Source: European Medicines Agency (EU) Revision Year: 2018 Publisher: Shire Human Genetic Therapies AB, Vasagatan 7, 111 20, Stockholm, Sweden
Pharmacotherapeutic group: Other alimentary tract and metabolism products – Enzymes
ATC code: A16AB03
Fabry Disease is a glycosphingolipid storage disorder that is caused by deficient activity of the lysosomal enzyme α-galactosidase A, resulting in accumulation of globotriaosylceramide (Gb3 or GL-3, also known as ceramidetrihexoside (CTH)), the glycosphingolipid substrate for this enzyme.
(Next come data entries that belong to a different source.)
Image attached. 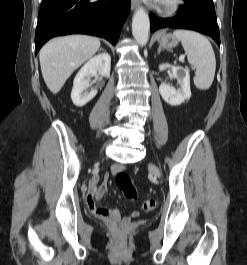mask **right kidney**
Returning <instances> with one entry per match:
<instances>
[{
    "label": "right kidney",
    "instance_id": "1",
    "mask_svg": "<svg viewBox=\"0 0 247 265\" xmlns=\"http://www.w3.org/2000/svg\"><path fill=\"white\" fill-rule=\"evenodd\" d=\"M111 70V57L108 53H101L91 58L77 73L71 92V99L75 106L82 107L91 101L97 94V89L88 91L90 79L97 73L108 77Z\"/></svg>",
    "mask_w": 247,
    "mask_h": 265
}]
</instances>
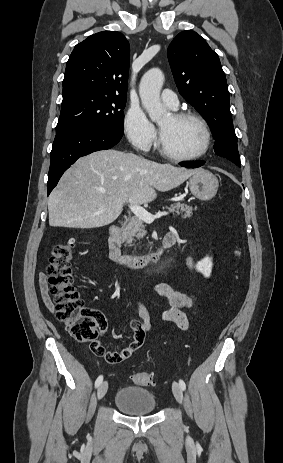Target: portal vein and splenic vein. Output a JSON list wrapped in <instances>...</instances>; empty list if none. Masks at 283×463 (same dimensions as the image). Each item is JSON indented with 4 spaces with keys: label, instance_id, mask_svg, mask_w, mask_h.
<instances>
[{
    "label": "portal vein and splenic vein",
    "instance_id": "portal-vein-and-splenic-vein-1",
    "mask_svg": "<svg viewBox=\"0 0 283 463\" xmlns=\"http://www.w3.org/2000/svg\"><path fill=\"white\" fill-rule=\"evenodd\" d=\"M130 210L138 217L139 219L143 220L146 223H152L156 218H160L161 216L168 215L169 213L166 211L158 212L155 215H152L143 207L137 204H132L129 206Z\"/></svg>",
    "mask_w": 283,
    "mask_h": 463
}]
</instances>
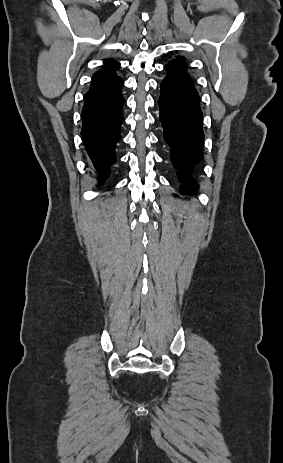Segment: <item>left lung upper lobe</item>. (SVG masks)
Returning a JSON list of instances; mask_svg holds the SVG:
<instances>
[{
  "instance_id": "1",
  "label": "left lung upper lobe",
  "mask_w": 283,
  "mask_h": 463,
  "mask_svg": "<svg viewBox=\"0 0 283 463\" xmlns=\"http://www.w3.org/2000/svg\"><path fill=\"white\" fill-rule=\"evenodd\" d=\"M174 61H177L178 63L184 65V61H183V59H181V58H178L177 60H174Z\"/></svg>"
}]
</instances>
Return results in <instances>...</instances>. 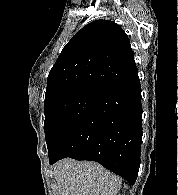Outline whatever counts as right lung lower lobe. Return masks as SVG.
<instances>
[{"label":"right lung lower lobe","instance_id":"obj_1","mask_svg":"<svg viewBox=\"0 0 178 195\" xmlns=\"http://www.w3.org/2000/svg\"><path fill=\"white\" fill-rule=\"evenodd\" d=\"M141 143V86L136 73L97 93L78 124L49 155V162L66 157L96 161L133 185Z\"/></svg>","mask_w":178,"mask_h":195}]
</instances>
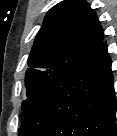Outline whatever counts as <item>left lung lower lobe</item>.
Here are the masks:
<instances>
[{"label":"left lung lower lobe","mask_w":117,"mask_h":136,"mask_svg":"<svg viewBox=\"0 0 117 136\" xmlns=\"http://www.w3.org/2000/svg\"><path fill=\"white\" fill-rule=\"evenodd\" d=\"M116 97L106 44L51 85L19 136H116Z\"/></svg>","instance_id":"1"}]
</instances>
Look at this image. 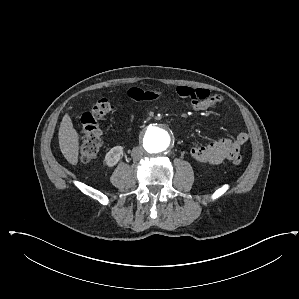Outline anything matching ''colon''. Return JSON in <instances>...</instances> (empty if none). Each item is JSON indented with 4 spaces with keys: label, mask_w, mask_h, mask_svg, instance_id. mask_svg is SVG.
<instances>
[{
    "label": "colon",
    "mask_w": 299,
    "mask_h": 299,
    "mask_svg": "<svg viewBox=\"0 0 299 299\" xmlns=\"http://www.w3.org/2000/svg\"><path fill=\"white\" fill-rule=\"evenodd\" d=\"M113 106L106 98L96 100L91 109L81 116L83 141L79 158L83 163L90 162L99 154L103 146L102 131L98 120L112 112ZM235 165L242 163V157L238 154L232 158Z\"/></svg>",
    "instance_id": "1"
}]
</instances>
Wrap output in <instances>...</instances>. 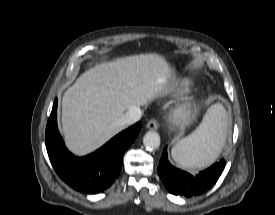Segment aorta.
Here are the masks:
<instances>
[{"label":"aorta","instance_id":"aorta-1","mask_svg":"<svg viewBox=\"0 0 275 215\" xmlns=\"http://www.w3.org/2000/svg\"><path fill=\"white\" fill-rule=\"evenodd\" d=\"M143 144L148 150H156L160 146V136L157 132L149 131L143 138Z\"/></svg>","mask_w":275,"mask_h":215}]
</instances>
Agalsidase alfa catalyses the hydrolysis of Gb3, cleaving a terminal galactose residue from the molecule. Treatment with the enzyme has been shown to reduce accumulation of Gb3 in many cell types including endothelial and parenchymal cells. Agalsidase alfa has been produced in a human cell line to provide for a human glycosylation profile that can influence uptake by mannose-6-phosphate receptors on the surface of target cells. The selection of 0.2 mg/kg dose (infused over 40 minutes) for the registration clinical studies was intended to temporarily saturate the ability of the mannose-6-phosphate receptors to internalize the agalsidase alfa in the liver and allow distribution of enzyme to other relevant organ tissues. Data with patients indicates that at least 0.1mg/kg is required to achieve a pharmacodynamics response.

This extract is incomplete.